Effects of the strike would hit hardest later next week as the Kenyan Tea Trade braces itself for minus price variations.

Approximately 21 % tea was left unsold these sources said.

Repercussions at the Colombo auctions are that with India curtailing exports, and the the Mombasa strike, there would be less Tea in the market, and buyers would pay the extra price in Colombo to make up their orders. This may be temporary, but most definitely positive.

True, Brokers said, we should not gloat on the Kenyan problem, but market indicators are that buyers would gravitate to Colombo, and Ceylon Tea demands would resuscitate to higher levels.

All told however Ceylon Tea is not really out of the woods. Asia Siyaka, in their Tea Market report last week said Chinese Tea exports to the US increased further; from 20.69 % 2008, to 22.17 % 2009.

Significance is that while China broadens its end user tea market, Ceylon Tea seems to be successfully reducing its markets. Market expansion is perhaps not within lexicon of the tea Trade which is causing considerable anxiety.

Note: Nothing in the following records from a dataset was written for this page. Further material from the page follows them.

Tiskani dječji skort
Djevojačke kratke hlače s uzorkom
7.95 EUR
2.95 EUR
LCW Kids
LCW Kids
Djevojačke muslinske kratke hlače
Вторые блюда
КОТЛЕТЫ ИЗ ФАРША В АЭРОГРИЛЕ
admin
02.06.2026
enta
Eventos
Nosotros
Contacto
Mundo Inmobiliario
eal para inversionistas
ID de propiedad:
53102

The question now is that would the new Minister address this problem and evolve stronger strategies to stabilize the Tea industry and ensure its emergence into the 21st Century:( and be second to non). What we mean here are the hypothetical ‘gold’ weavers in the garments trade. (It should not be forgotten that Tea is wholly an indigenous product, but garments have to depend 80 % imported inputs for survival.).

China exports tea to as many as 25 countries, including Pakistan who were one of our major buyers.

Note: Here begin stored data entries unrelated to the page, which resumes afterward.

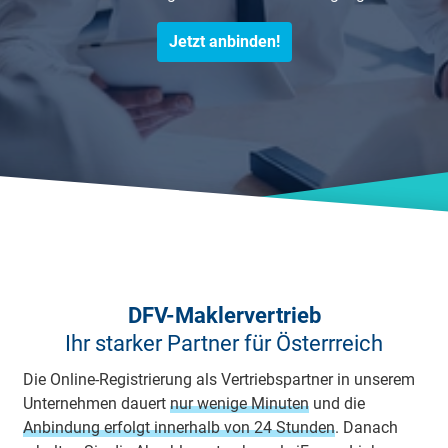
Jetzt anbinden!
DFV-Maklervertrieb
Ihr starker Partner für Österrreich
Die Online-Registrierung als Vertriebspartner in unserem
Unternehmen dauert
nur wenige Minuten
und die
Anbindung erfolgt innerhalb von 24 Stunden
. Danach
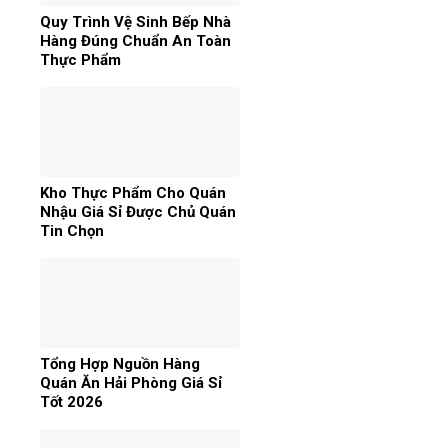
Quy Trình Vệ Sinh Bếp Nhà
Hàng Đúng Chuẩn An Toàn
Thực Phẩm
Kho Thực Phẩm Cho Quán
Nhậu Giá Sỉ Được Chủ Quán
Tin Chọn
Tổng Hợp Nguồn Hàng
Quán Ăn Hải Phòng Giá Sỉ
Tốt 2026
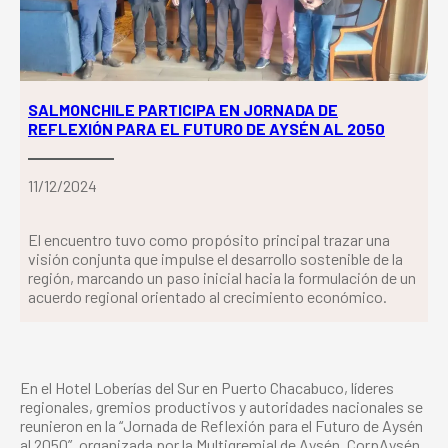
SALMONCHILE PARTICIPA EN JORNADA DE
REFLEXIÓN PARA EL FUTURO DE AYSÉN AL 2050
11/12/2024
El encuentro tuvo como propósito principal trazar una
visión conjunta que impulse el desarrollo sostenible de la
región, marcando un paso inicial hacia la formulación de un
acuerdo regional orientado al crecimiento económico.
En el Hotel Loberías del Sur en Puerto Chacabuco, líderes
regionales, gremios productivos y autoridades nacionales se
reunieron en la “Jornada de Reflexión para el Futuro de Aysén
al 2050”, organizada por la Multigremial de Aysén, CorpAysén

Production to March this year have had positive indicators up some 2 million kilos comparing last year. End March readings were 20.49 million kilos. Kenya is now the leading producer in the world; producing 39.17 million kilos to end march this year.

We have had news that the tea business of Van Rees, the Dutch firm, also operating in Sri Lanka, have changed hands. Company sources said the acquisition by Acomo at about $127.26 million augured well for Van Rees business interests internationally ( story attributed to Asia Siyaka Tea market report).